Task data:
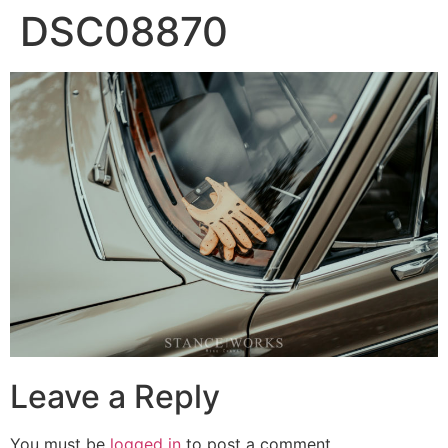
DSC08870
Leave a Reply
You must be
logged in
to post a comment.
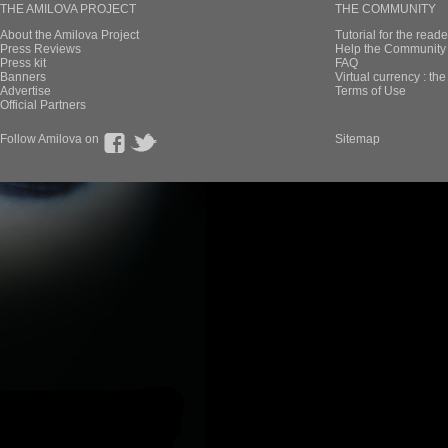
THE AMILOVA PROJECT
THE COMMUNITY
About the Amilova Project
Tutorial for the reade
Press Reviews
Help the Community 
Press kit
FAQ
Banners
Virtual currency : th
Advertise
Terms of Use
Official Partners
Follow Amilova on
Sitemap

Exercise directions: Copy the records above exactly, starting at the line that contains "Press Reviews" and ending at the last line, and leave out all earlier lines.

Output below:
Press Reviews
Help the Community 
Press kit
FAQ
Banners
Virtual currency : th
Advertise
Terms of Use
Official Partners
Follow Amilova on
Sitemap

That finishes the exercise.